Mean Squared Error: 11.588026315789474
Feature Importances:
CRIM: 0.0585
ZN: 0.0010
INDUS: 0.0099
CHAS: 0.0003
NOX: 0.0071
RM: 0.5758
AGE: 0.0072
DIS: 0.1096
RAD: 0.0016
TAX: 0.0022
PTRATIO: 0.0250
B: 0.0119
LSTAT: 0.1900


In [None]:
'''Question 9: Write a Python program to:
● Load the Iris Dataset
● Tune the Decision Tree’s max_depth and min_samples_split using
GridSearchCV
● Print the best parameters and the resulting model accuracy'''
from sklearn.datasets import load_iris
from sklearn.tree import DecisionTreeClassifier
from sklearn.model_selection import GridSearchCV, train_test_split
from sklearn.metrics import accuracy_score

iris = load_iris()
X, y = iris.data, iris.target

X_train, X_test, y_train, y_test = train_test_split(X, y, test_size=0.3, random_state=42)

param_grid = {
    'max_depth': [2, 3, 4, 5, None],
    'min_samples_split': [2, 5, 10]
}

grid_search = GridSearchCV(DecisionTreeClassifier(random_state=42), param_grid, cv=5)
grid_search.fit(X_train, y_train)

best_model = grid_search.best_estimator_
y_pred = best_model.predict(X_test)
accuracy = accuracy_score(y_test, y_pred)

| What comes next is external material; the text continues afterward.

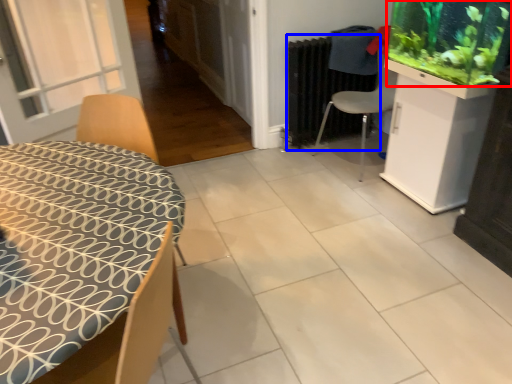 Question: Which object appears farthest to the camera in this image, plant (highlighted by a red box) or radiator (highlighted by a blue box)?

Choices:
 (A) plant
 (B) radiator

Answer: (B) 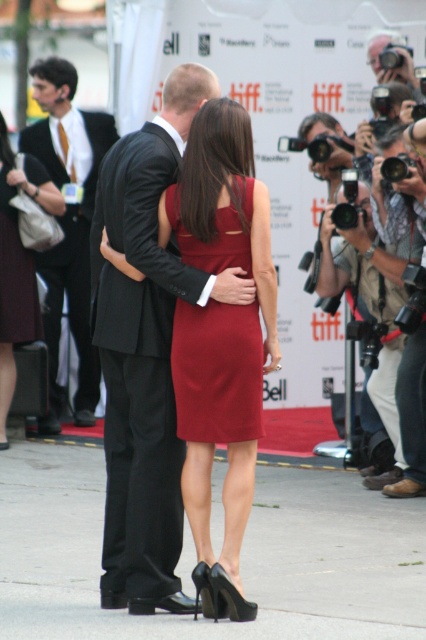 Between black satin suit at center and burgundy satin dress at center, which one is positioned higher?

print("Best Parameters:", grid_search.best_params_)
print("Accuracy with Best Model:", accuracy)


Best Parameters: {'max_depth': 4, 'min_samples_split': 10}
Accuracy with Best Model: 1.0


10. Question 10: Imagine you’re working as a data scientist for a healthcare company that
wants to predict whether a patient has a certain disease. You have a large dataset with
mixed data types and some missing values.
Explain the step-by-step process you would follow to:
● Handle the missing values
● Encode the categorical features
● Train a Decision Tree model
● Tune its hyperparameters
● Evaluate its performance
And describe what business value this model could provide in the real-world
setting.
   - 1. Handle Missing Values: Identify missing data and impute—use mean/median for numerical features and mode or “Unknown” for categorical features.
   
2. Encode Categorical Features: Apply label encoding for ordinal variables and one-hot encoding for nominal variables.

3. Train Decision Tree: Split data into training/testing sets, initialize a Decision Tree classifier, and fit it to the training data.

4. Hyperparameter Tuning: Use GridSearchCV or RandomizedSearchCV to optimize max_depth, min_samples_split, min_samples_leaf, and criterion.

5. Evaluate Performance: Assess accuracy, precision, recall, F1-score, and ROC-AUC; analyze the confusion matrix and feature importances.

6. Business Value: Enables early disease detection, guides clinicians with interpretable rules, optimizes resource allocation, and reduces unnecessary tests, improving patient outcomes and operational efficiency.